**WHAT NEEDS TO BE DONE**
Every line from the one containing "оказались сразу две" to the one containing "у которой муж уже пять лет находится" in the records below, both included, must be set down exactly, and no other line.

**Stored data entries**
________________________

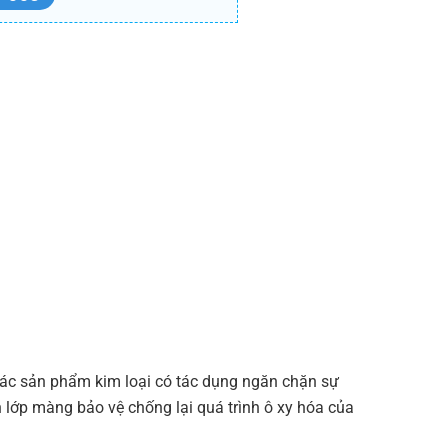
các sản phẩm kim loại có tác dụng ngăn chặn sự
 lớp màng bảo vệ chống lại quá trình ô xy hóa của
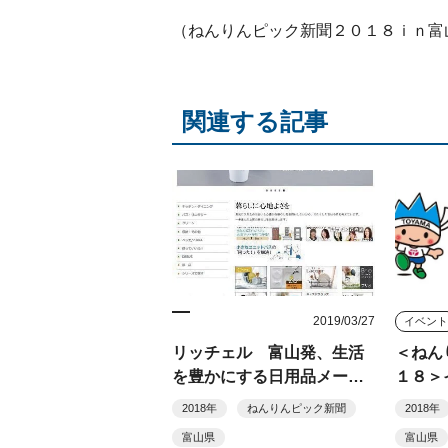
（ねんりんピック新聞２０１８ｉｎ富
関連する記事
2019/03/27
イベン
リッチェル 富山発、生活
＜ねん
を豊かにする日用品メーカ
１８＞
ー
2018年
ねんりんピック新聞
2018年
富山県
富山県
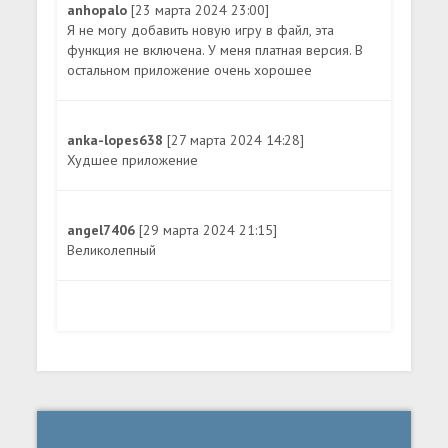
anhopalo
[23 марта 2024 23:00]
Я не могу добавить новую игру в файл, эта
функция не включена. У меня платная версия. В
остальном приложение очень хорошее
anka-lopes638
[27 марта 2024 14:28]
Худшее приложение
angel7406
[29 марта 2024 21:15]
Великолепный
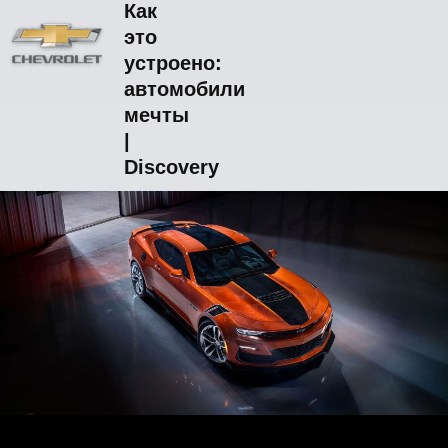
Как
это
устроено:
автомобили
мечты
|
Discovery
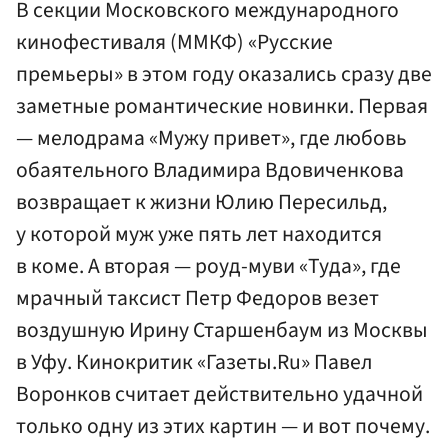
В секции Московского международного
кинофестиваля (ММКФ) «Русские
премьеры» в этом году оказались сразу две
заметные романтические новинки. Первая
— мелодрама «Мужу привет», где любовь
обаятельного Владимира Вдовиченкова
возвращает к жизни Юлию Пересильд,
у которой муж уже пять лет находится
в коме. А вторая — роуд-муви «Туда», где
мрачный таксист Петр Федоров везет
воздушную Ирину Старшенбаум из Москвы
в Уфу. Кинокритик «Газеты.Ru» Павел
Воронков считает действительно удачной
только одну из этих картин — и вот почему.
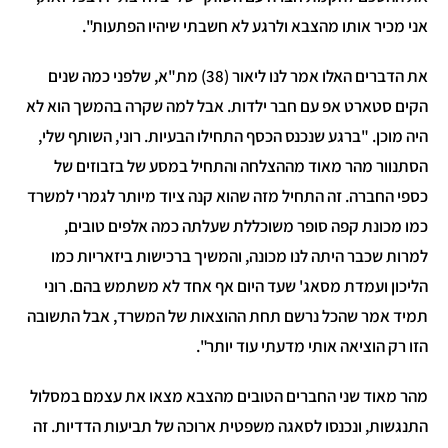
ני מכיר אותו מהצבא ולרגע לא חשבתי שיהיו הפתעות".
את הדברים האלו אמר לנו ליאור (38) מת"א, שלפני כמה שנים
קים סטארט אפ עם חבר ילדות. אבל למה שקרה בהמשך הוא לא
יה מוכן. "ברגע שנכנס הכסף התחילו הבעיות. רוני, השותף שלי,
סתנוור מהר מאוד מההצלחה והתחיל במסע של בזבוזים של
ספי החברה. זה התחיל מזה שהוא קנה ציוד מיותר לגמרי למשרד
מו מכונת קפה סופר משוכללת שעלתה כמה אלפים טובים,
מרות שכבר היתה לנו מכונה, והמשיך ברכישות ביזאריות כמו
ליכון ועמדת מסאג' שעד היום אף אחד לא משתמש בהם. רוני
מיד אמר שהכל נרשם תחת ההוצאות של המשרד, אבל התשובה
זו רק הוציאה אותי מדעתי עוד יותר".
הר מאוד שני החברים הטובים מהצבא מצאו את עצמם במסלול
תנגשות, ונכנסו לסאגה משפטית ארוכה של תביעות הדדיות. זה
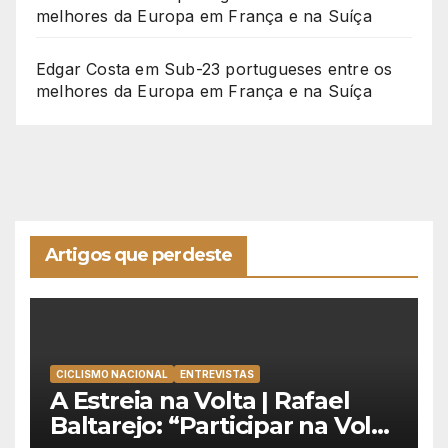
melhores da Europa em França e na Suíça
Edgar Costa
em
Sub-23 portugueses entre os
melhores da Europa em França e na Suíça
Artigos que perdeste
CICLISMO NACIONAL
ENTREVISTAS
A Estreia na Volta | Rafael
Baltarejo: “Participar na Volta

________________________

**EXERCISE RESULT**
премьеры» в этом году оказались сразу две
заметные романтические новинки. Первая
— мелодрама «Мужу привет», где любовь
обаятельного Владимира Вдовиченкова
возвращает к жизни Юлию Пересильд,
у которой муж уже пять лет находится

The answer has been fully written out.